Page images and extracted text
Segment Open
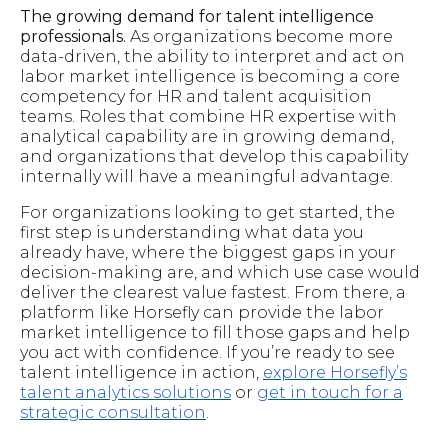
The growing demand for talent intelligence
professionals.
As organizations become more
data-driven, the ability to interpret and act on
labor market intelligence is becoming a core
competency for HR and talent acquisition
teams. Roles that combine HR expertise with
analytical capability are in growing demand,
and organizations that develop this capability
internally will have a meaningful advantage.
For organizations looking to get started, the
first step is understanding what data you
already have, where the biggest gaps in your
decision-making are, and which use case would
deliver the clearest value fastest. From there, a
platform like Horsefly can provide the labor
market intelligence to fill those gaps and help
you act with confidence. If you’re ready to see
talent intelligence in action,
explore Horsefly’s
talent analytics solutions
or
get in touch for a
strategic consultation
.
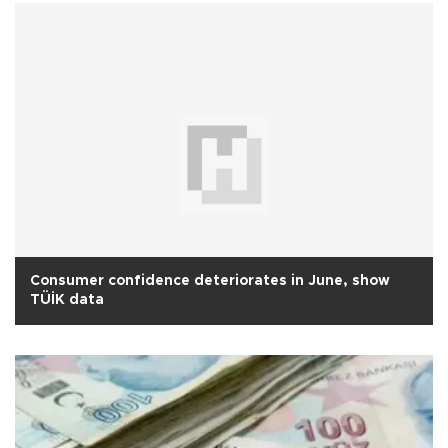
Consumer confidence deteriorates in June, show
TÜİK data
Segment Closed
▸ **ASSIGNMENT**
Which of the lines above include the word "that"? Copy each of them.

▸ **EXERCISE OUTPUT**
teams. Roles that combine HR expertise with
and organizations that develop this capability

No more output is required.